The SARS-CoV-2 virus, responsible for the COVID-19 disease, has caused a global pandemic resulting in numerous deaths and significant impacts on the global economy and daily life. At the beginning of the pandemic there were no vaccines available to prevent COVID-19, so the non-pharmaceutical interventions, such as reducing person-to-person contact, were crucial in preventing the spread of the virus. Because of this, It is essential to develop strategies to control the disease's spread while preserving people's well-being, preventing job losses, and minimizing the economic impact.
A solution to the problem of controlling the spread of the SARS-CoV-2 virus is to use a meta-population model. This model takes into account the mobility of people and includes parameters to modulate their behavior based on real-world factors such as changes in social behavior, quarantines, and lockdowns. This model significantly expands traditional SEIR models and allows for more accurate forecasting of the pandemic's impact on both the population and the healthcare system.

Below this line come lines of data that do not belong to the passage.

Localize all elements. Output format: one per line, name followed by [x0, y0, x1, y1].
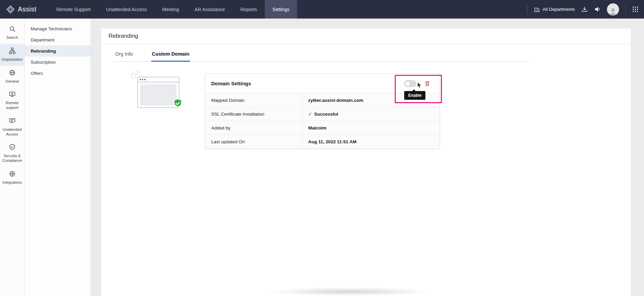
- nav-settings[interactable]: Settings: [265, 0, 297, 19]
- rail-item-label: General: [5, 79, 19, 84]
- sidebar-item-subscription[interactable]: Subscription: [25, 57, 91, 68]
- departments-icon: [534, 6, 540, 12]
- page-header: Rebranding: [101, 28, 631, 44]
- browser-body-graphic: [140, 84, 176, 106]
- browser-dot-icon: [144, 79, 146, 80]
- rail-item-label: Search: [6, 35, 18, 40]
- navbar-divider: [527, 4, 527, 14]
- icon-rail: Search Organization General Remote suppo…: [0, 19, 25, 296]
- rail-item-security-compliance[interactable]: Security & Compliance: [0, 140, 24, 167]
- search-icon: [9, 26, 15, 33]
- department-filter[interactable]: All Departments: [534, 6, 575, 12]
- ssl-status-text: Successful: [314, 112, 338, 117]
- nav-ar-assistance[interactable]: AR Assistance: [187, 0, 233, 19]
- announcement-icon[interactable]: [594, 6, 601, 12]
- globe-icon: [9, 69, 15, 77]
- row-value: ✓ Successful: [302, 111, 338, 117]
- row-label: Last updated On: [205, 135, 302, 149]
- row-value: Malcolm: [302, 125, 326, 130]
- row-value: Aug 11, 2022 11:51 AM: [302, 139, 357, 144]
- domain-settings-card: Domain Settings Mapped Domain zylker.ass…: [205, 73, 440, 149]
- browser-titlebar-graphic: [138, 77, 179, 82]
- rail-item-general[interactable]: General: [0, 66, 24, 88]
- table-row: Added by Malcolm: [205, 121, 440, 135]
- nav-reports[interactable]: Reports: [233, 0, 265, 19]
- table-row: SSL Certificate Installation ✓ Successfu…: [205, 107, 440, 121]
- rail-item-search[interactable]: Search: [0, 22, 24, 44]
- delete-domain-icon[interactable]: [424, 81, 430, 87]
- enable-tooltip: Enable: [404, 91, 425, 100]
- browser-window-graphic: [137, 77, 179, 108]
- sidebar-item-manage-technicians[interactable]: Manage Technicians: [25, 23, 91, 34]
- browser-dot-icon: [140, 79, 141, 80]
- brand[interactable]: Assist: [0, 5, 40, 14]
- domain-details-table: Mapped Domain zylker.assist-domain.com S…: [205, 93, 440, 149]
- rail-item-integrations[interactable]: Integrations: [0, 167, 24, 189]
- unattended-access-icon: [9, 118, 15, 125]
- user-avatar[interactable]: [607, 3, 619, 16]
- browser-dot-icon: [142, 79, 143, 80]
- shadow-smudge: [267, 287, 432, 296]
- brand-name: Assist: [18, 5, 36, 13]
- tab-bar: Org Info Custom Domain: [115, 50, 530, 62]
- cursor-icon: [417, 82, 422, 90]
- rail-item-remote-support[interactable]: Remote support: [0, 87, 24, 114]
- sidebar-item-rebranding[interactable]: Rebranding: [25, 46, 91, 57]
- tab-custom-domain[interactable]: Custom Domain: [151, 50, 190, 61]
- nav-meeting[interactable]: Meeting: [155, 0, 187, 19]
- integrations-icon: [9, 171, 15, 178]
- domain-card-title: Domain Settings: [211, 81, 251, 86]
- table-row: Last updated On Aug 11, 2022 11:51 AM: [205, 135, 440, 149]
- rail-item-label: Integrations: [2, 180, 22, 185]
- verified-shield-icon: [173, 98, 183, 110]
- enable-toggle[interactable]: [404, 80, 416, 87]
- rail-item-label: Unattended Access: [1, 127, 23, 137]
- navbar-divider: [625, 4, 626, 14]
- department-filter-label: All Departments: [543, 7, 575, 12]
- top-navbar: Assist Remote Support Unattended Access …: [0, 0, 644, 19]
- primary-nav: Remote Support Unattended Access Meeting…: [49, 0, 297, 19]
- main-panel: Rebranding Org Info Custom Domain: [101, 28, 631, 296]
- assist-logo-icon: [6, 5, 15, 14]
- check-icon: ✓: [308, 111, 312, 117]
- settings-sidebar: Manage Technicians Department Rebranding…: [25, 19, 91, 296]
- organization-icon: [9, 48, 15, 55]
- apps-grid-icon[interactable]: [632, 6, 639, 12]
- toggle-knob: [405, 81, 410, 86]
- navbar-right-cluster: All Departments: [527, 3, 644, 16]
- row-label: Added by: [205, 121, 302, 135]
- domain-illustration: [130, 73, 184, 113]
- nav-unattended-access[interactable]: Unattended Access: [98, 0, 155, 19]
- rail-item-label: Organization: [2, 57, 23, 62]
- remote-support-icon: [9, 91, 15, 99]
- rail-item-unattended-access[interactable]: Unattended Access: [0, 114, 24, 141]
- download-icon[interactable]: [581, 6, 588, 12]
- row-value: zylker.assist-domain.com: [302, 98, 363, 103]
- page-title: Rebranding: [108, 33, 138, 39]
- tab-org-info[interactable]: Org Info: [115, 50, 133, 61]
- rail-item-organization[interactable]: Organization: [0, 44, 24, 66]
- rail-item-label: Security & Compliance: [1, 154, 23, 163]
- sidebar-item-department[interactable]: Department: [25, 34, 91, 46]
- row-label: SSL Certificate Installation: [205, 107, 302, 121]
- hexagon-decoration-icon: [131, 73, 136, 80]
- security-shield-icon: [9, 144, 15, 152]
- sidebar-item-offers[interactable]: Offers: [25, 68, 91, 79]
- domain-card-header: Domain Settings: [205, 74, 440, 93]
- nav-remote-support[interactable]: Remote Support: [49, 0, 98, 19]
- row-label: Mapped Domain: [205, 93, 302, 107]
- rail-item-label: Remote support: [1, 101, 23, 110]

By understanding the propagation dynamics of the virus and identifying areas that contribute more to its spread, large-scale mitigation strategies can be developed to control its spread while preserving people's well-being, preventing job losses, and minimizing the economic impact.
The objective of this project, funded by the US Air Force Office of Research (AFOSR), is to develop tools that allow us to understand the current situation of the pandemic (nowcasting) and its projected impact (forecasting), both in the population and in the health system, through a georeferenced model to study the spread of the SARS-CoV-2 virus.